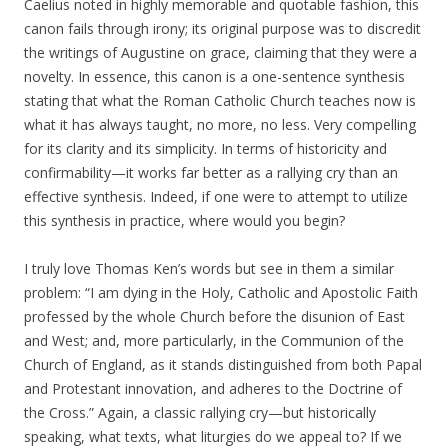
Caelius noted in highly memorable and quotable fashion, this
canon fails through irony; its original purpose was to discredit
the writings of Augustine on grace, claiming that they were a
novelty. In essence, this canon is a one-sentence synthesis
stating that what the Roman Catholic Church teaches now is
what it has always taught, no more, no less. Very compelling
for its clarity and its simplicity. In terms of historicity and
confirmability—it works far better as a rallying cry than an
effective synthesis. Indeed, if one were to attempt to utilize
this synthesis in practice, where would you begin?
I truly love Thomas Ken’s words but see in them a similar
problem: “I am dying in the Holy, Catholic and Apostolic Faith
professed by the whole Church before the disunion of East
and West; and, more particularly, in the Communion of the
Church of England, as it stands distinguished from both Papal
and Protestant innovation, and adheres to the Doctrine of
the Cross.” Again, a classic rallying cry—but historically
speaking, what texts, what liturgies do we appeal to? If we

########

▶ [Exercise requirements]
Could the entries above be written out word for word, pictures excluded?

▶ [Answer space]
Caelius noted in highly memorable and quotable fashion, this
canon fails through irony; its original purpose was to discredit
the writings of Augustine on grace, claiming that they were a
novelty. In essence, this canon is a one-sentence synthesis
stating that what the Roman Catholic Church teaches now is
what it has always taught, no more, no less. Very compelling
for its clarity and its simplicity. In terms of historicity and
confirmability—it works far better as a rallying cry than an
effective synthesis. Indeed, if one were to attempt to utilize
this synthesis in practice, where would you begin?
I truly love Thomas Ken’s words but see in them a similar
problem: “I am dying in the Holy, Catholic and Apostolic Faith
professed by the whole Church before the disunion of East
and West; and, more particularly, in the Communion of the
Church of England, as it stands distinguished from both Papal
and Protestant innovation, and adheres to the Doctrine of
the Cross.” Again, a classic rallying cry—but historically
speaking, what texts, what liturgies do we appeal to? If we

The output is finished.